Movie Review: Presumed Innocent (1990)


A courtroom drama that creaks under the weight of a ridiculous story, Presumed Innocent is a surprise disappointment despite a star-heavy cast.

Prosecuting Attorney Raymond Horgan (Brian Dennehy) assigns his top prosecutor Rusty Sabich (Harrison Ford) to investigate the brutal murder of fellow prosecutor Carolyn Polhemus (Greta Scacchi). But Sabich himself is soon a prime suspect: he had an affair with Polhemus, she broke it off, and he is still obsessed with her. Meanwhile, it emerges that Horgan was also having an affair with Polhemus; he had secretly assigned her a bribery file to investigate; and the bribery case just so happens to involve the judge who just so happens to be assigned to Sabich's murder trial.

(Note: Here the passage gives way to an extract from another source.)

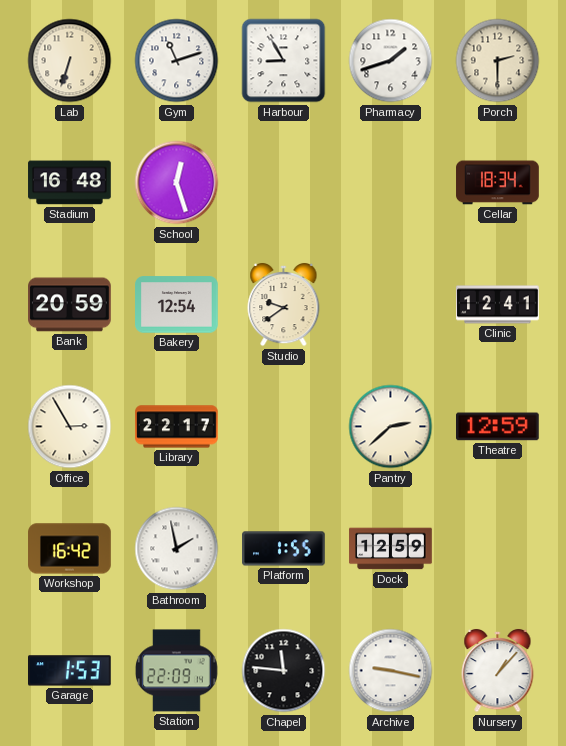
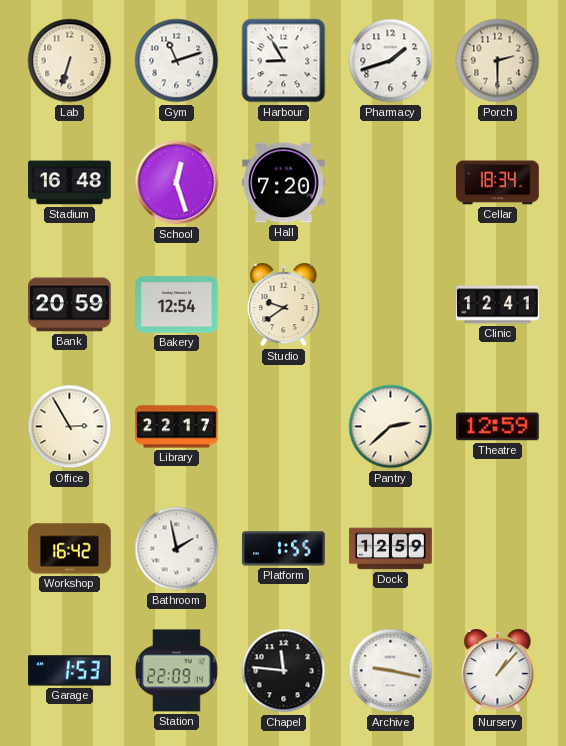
Hall: none -> 7:20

Raul Julia, with a smile perpetually plastered onto his face, shows up as lawyer Sandy Stern, defending Sabich and using smarm as his main weapon. He quickly destroys the case against Sabich by doing no more the exposing the doctor who performed the autopsy as an incompetent fool.

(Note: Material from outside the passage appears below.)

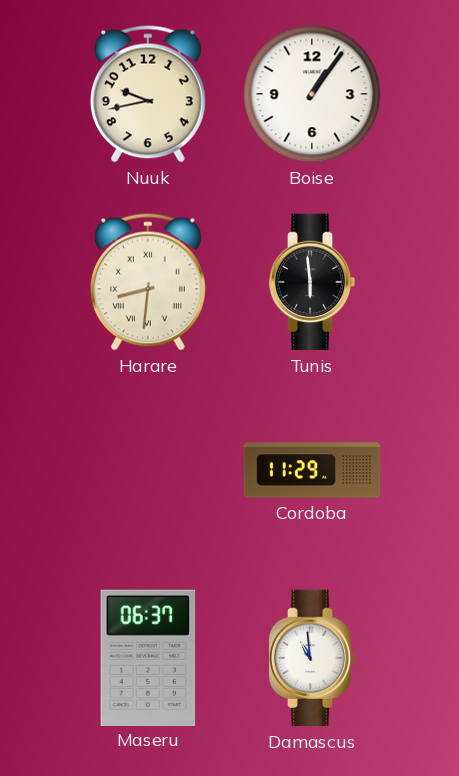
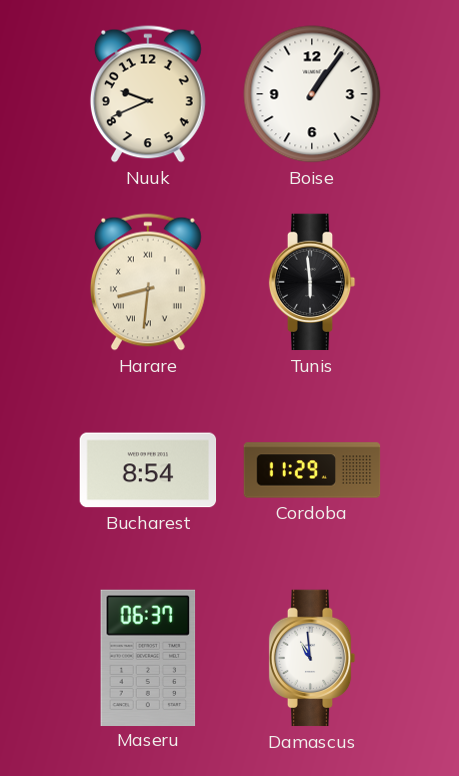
Nuuk: 9:43 -> 9:41
Bucharest: none -> 8:54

There are investigators hiding evidence, prosecutors with political agendas, and a murderer who is perfectly careful in every detail -- but places the murder weapon, soaked with blood and with the victim's hair still attached to it, back in the tool box.

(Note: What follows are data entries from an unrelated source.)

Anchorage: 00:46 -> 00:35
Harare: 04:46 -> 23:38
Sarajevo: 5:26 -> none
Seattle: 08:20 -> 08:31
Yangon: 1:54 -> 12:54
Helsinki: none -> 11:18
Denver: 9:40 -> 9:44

This may or may not be a case of a poor film utterly failing to capture the essence of the book, but the script certainly casts doubt on the quality of the Scott Turow novel.

Still, any movie with Ford, Dennehy, Julia, Bonnie Bedelia as Sabich's wife, and Scacchi, is worth watching, and the strength of the cast keeps the movie from sinking into a complete farce as the ultra-convoluted reality-free plot ties itself into a pretzel. It is evident, however, that Scacchi 's beauty is as captivating as her acting ability is atrocious. Appropriately, her role in flashbacks is mostly reduced to gazing into the camera...deeply.

Alan J. Pakula has much better films than this on his resume. He directs here with the main intention of keeping everyone and everything deadly serious. Only Julia is allowed to smile, but Presumed Innocent is a good recipe for general hilarity.